Activity
Please write out the whole listing that follows exactly; the pictures stay out.
+ + +
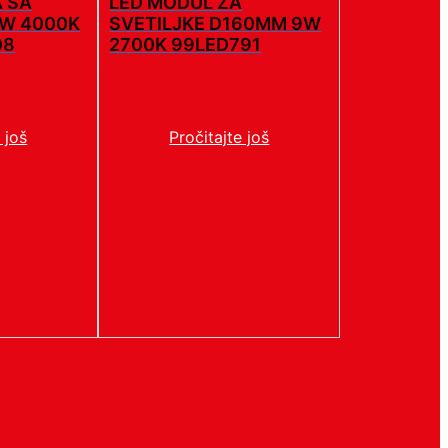
A SA
LED MODUL ZA
5W 4000K
SVETILJKE D160MM 9W
08
2700K 99LED791
 još
Pročitajte još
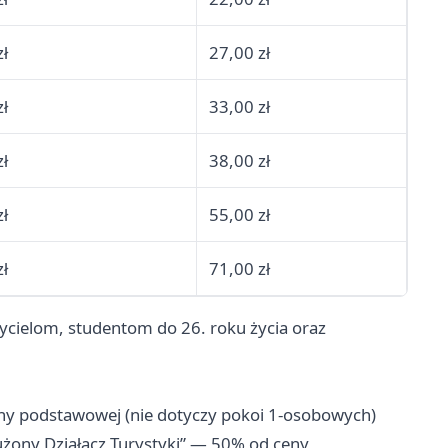
zł
27,00 zł
zł
33,00 zł
zł
38,00 zł
zł
55,00 zł
zł
71,00 zł
ycielom, studentom do 26. roku życia oraz
ny podstawowej (nie dotyczy pokoi 1-osobowych)
użony Działacz Turystyki” — 50% od ceny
+ + +
Answer area
A SA
LED MODUL ZA
5W 4000K
SVETILJKE D160MM 9W
08
2700K 99LED791
 još
Pročitajte još
zł
27,00 zł
zł
33,00 zł
zł
38,00 zł
zł
55,00 zł
zł
71,00 zł
ycielom, studentom do 26. roku życia oraz
ny podstawowej (nie dotyczy pokoi 1-osobowych)
użony Działacz Turystyki” — 50% od ceny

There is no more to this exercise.